Holey Copy-on-Write

About

The usual approach for migrating an application to a shared-storage cluster is to leverage distributed shared memory. This is the approach taken by projects such as OCFS2 for file-systems and Real Application Cluster for database servers. This approach has however the inconvenient of requiring a profound code re-engineering and requiring a distributed locking mechanism. Ensuring that the shared storage is usable when the owner of a lock crashes requires additional distributed recovery mechanisms.

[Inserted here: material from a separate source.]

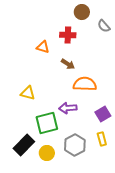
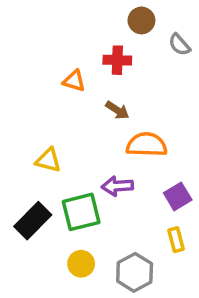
black rectangle: (24, 145) -> (33, 221), moved
gray hexagon: (75, 145) -> (135, 272), moved

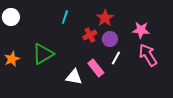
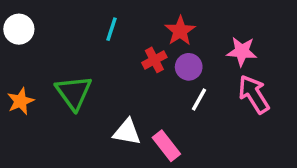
green triangle: (43, 54) -> (74, 93), turned -35
pink rectangle: (96, 68) -> (166, 146), moved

This project proposes an entirely different approach to achieve the same goal. It requires only that there is already a replication mechanism in place, which is already true for many servers, aimed at a shared-nothing clusters. Namely, every major database server has multiple built-in or supported replication mechanisms that satisfy this requirement.

At the core of HoleyCoW is a surprisingly simple modification to the common copy-on-write storage management technique: One of the servers (writer) is allowed to punch through and directly write to the original backing store after a simple distributed coordination protocol with other replicas (copiers) runs. Besides working with unchanged application software, this approach has the following advantages:
  • Copier nodes don't need to invoke fsync on their local logs, unless when taking over as writer after a failure.
  • Copier nodes never block waiting for the writer, other than during initialization.
  • There is no constraint on writer throughput, only a configurable impact on latency.

Roadmap

  • A proof-of-concept implementation DONE!
  • A research paper detailing the approach and including an experimental evaluation with TPC-W.
  • A prototype implementation as a block device, working with any replicated application.